» About this exercise
Repeat the line that contains "csoport: E és F kategória, súly: 16" exactly, along with each following line up to and including the last line of the entries.

» Data excerpts
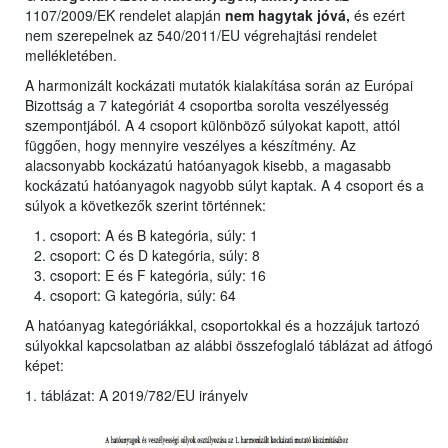
1107/2009/EK rendelet alapján
nem hagytak jóvá,
és ezért
nem szerepelnek az 540/2011/EU végrehajtási rendelet
mellékletében.
A harmonizált kockázati mutatók kialakítása során az Európai
Bizottság a 7 kategóriát 4 csoportba sorolta veszélyesség
szempontjából. A 4 csoport különböző súlyokat kapott, attól
függően, hogy mennyire veszélyes a készítmény. Az
alacsonyabb kockázatú hatóanyagok kisebb, a magasabb
kockázatú hatóanyagok nagyobb súlyt kaptak. A 4 csoport és a
súlyok a következők szerint történnek:
csoport: A és B kategória, súly: 1
csoport: C és D kategória, súly: 8
csoport: E és F kategória, súly: 16
csoport: G kategória, súly: 64
A hatóanyag kategóriákkal, csoportokkal és a hozzájuk tartozó
súlyokkal kapcsolatban az alábbi összefoglaló táblázat ad átfogó
képet:
1. táblázat: A 2019/782/EU irányelv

» Result for this task
csoport: E és F kategória, súly: 16
csoport: G kategória, súly: 64
A hatóanyag kategóriákkal, csoportokkal és a hozzájuk tartozó
súlyokkal kapcsolatban az alábbi összefoglaló táblázat ad átfogó
képet:
1. táblázat: A 2019/782/EU irányelv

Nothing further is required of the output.